**Work order**
Using only the entries below, output the lines starting at the one containing "History and Evolution" and ending at the one containing "Chair of the", exactly and inclusive of both, omitting the pictures.

[Collected data]

◇ ◇ ◇ ◇ ◇

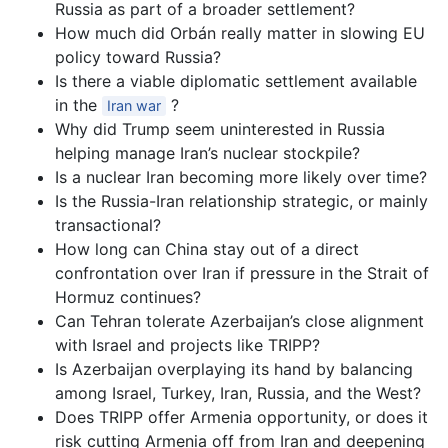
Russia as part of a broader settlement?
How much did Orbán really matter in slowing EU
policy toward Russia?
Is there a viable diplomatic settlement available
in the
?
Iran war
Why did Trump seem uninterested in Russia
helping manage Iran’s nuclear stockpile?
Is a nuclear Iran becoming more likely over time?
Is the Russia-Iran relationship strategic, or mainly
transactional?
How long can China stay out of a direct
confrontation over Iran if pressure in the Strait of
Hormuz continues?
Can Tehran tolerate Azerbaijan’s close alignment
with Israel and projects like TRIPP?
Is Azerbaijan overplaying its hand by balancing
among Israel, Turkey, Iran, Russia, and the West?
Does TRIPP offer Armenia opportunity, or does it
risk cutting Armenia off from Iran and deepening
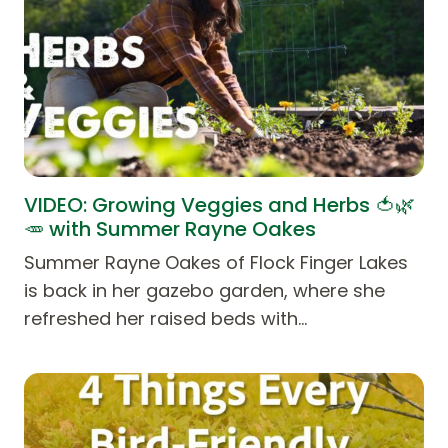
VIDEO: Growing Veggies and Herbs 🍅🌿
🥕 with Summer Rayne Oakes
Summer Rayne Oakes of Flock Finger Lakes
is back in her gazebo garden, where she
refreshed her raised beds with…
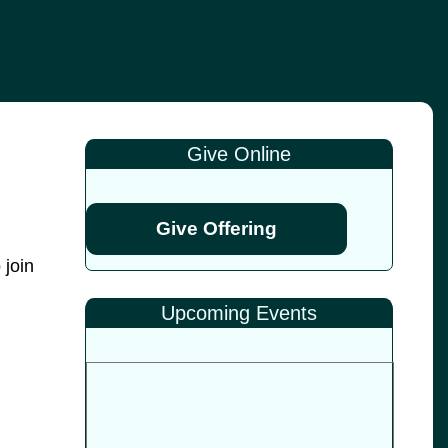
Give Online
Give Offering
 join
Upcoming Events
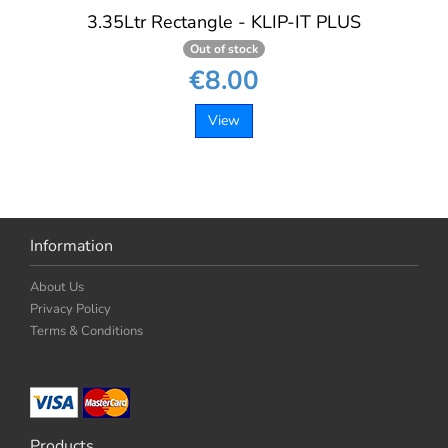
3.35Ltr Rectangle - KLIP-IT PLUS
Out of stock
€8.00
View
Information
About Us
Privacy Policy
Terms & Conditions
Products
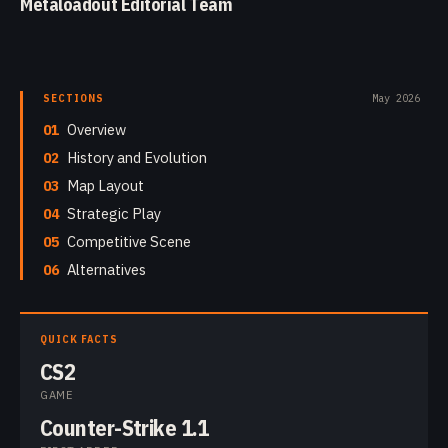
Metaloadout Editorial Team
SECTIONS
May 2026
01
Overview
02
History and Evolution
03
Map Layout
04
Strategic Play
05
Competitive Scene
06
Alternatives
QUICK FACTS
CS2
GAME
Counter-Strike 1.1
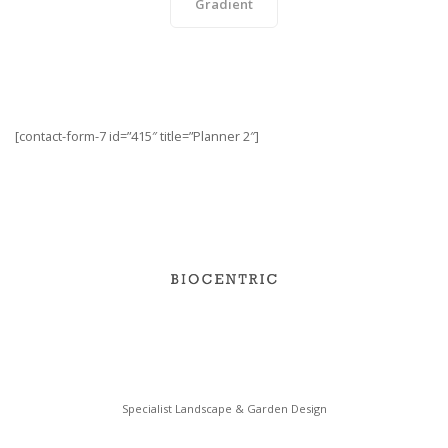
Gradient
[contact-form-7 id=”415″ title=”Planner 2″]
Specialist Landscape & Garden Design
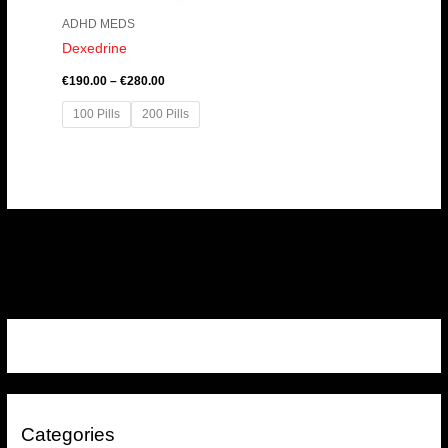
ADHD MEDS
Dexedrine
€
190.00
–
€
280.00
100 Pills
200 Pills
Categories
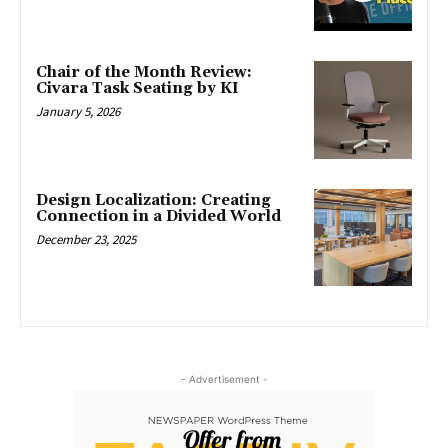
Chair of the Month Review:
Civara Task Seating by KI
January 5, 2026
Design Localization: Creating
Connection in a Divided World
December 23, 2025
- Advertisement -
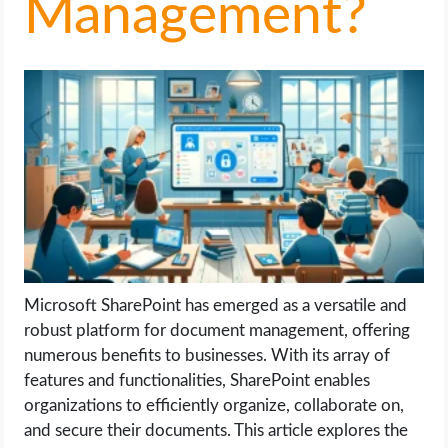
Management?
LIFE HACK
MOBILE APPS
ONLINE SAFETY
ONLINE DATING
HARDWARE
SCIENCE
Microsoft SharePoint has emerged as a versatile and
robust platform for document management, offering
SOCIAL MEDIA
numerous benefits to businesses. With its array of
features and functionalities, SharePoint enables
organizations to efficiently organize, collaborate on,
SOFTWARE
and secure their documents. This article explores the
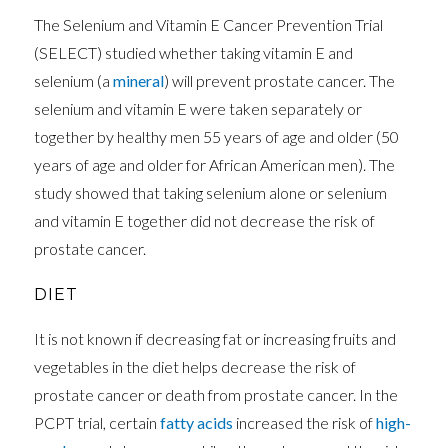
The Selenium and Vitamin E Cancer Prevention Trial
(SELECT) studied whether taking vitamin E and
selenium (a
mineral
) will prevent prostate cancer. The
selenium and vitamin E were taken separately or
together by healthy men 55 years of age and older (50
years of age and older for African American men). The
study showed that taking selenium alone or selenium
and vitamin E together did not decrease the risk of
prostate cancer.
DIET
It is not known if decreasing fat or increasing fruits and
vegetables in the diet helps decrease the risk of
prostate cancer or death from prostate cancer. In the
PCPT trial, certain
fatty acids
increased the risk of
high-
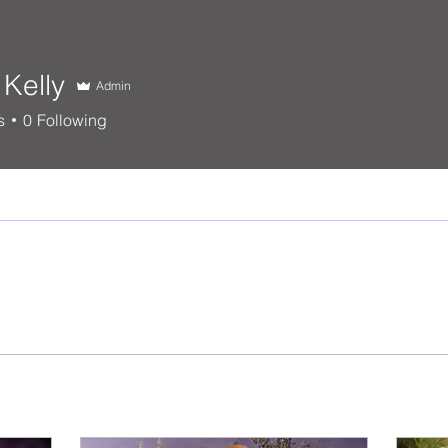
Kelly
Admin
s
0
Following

◇ ◇ ◇ ◇ ◇

**Output below**
History and Evolution
03
Map Layout
04
Strategic Play
05
Competitive Scene
06
Alternatives
QUICK FACTS
CS2
GAME
Counter-Strike 1.1
Gradient
[contact-form-7 id=”415″ title=”Planner 2″]
Specialist Landscape & Garden Design
ADHD MEDS
Dexedrine
€
190.00
–
€
280.00
100 Pills
200 Pills
Categories
Chair of the Month Review:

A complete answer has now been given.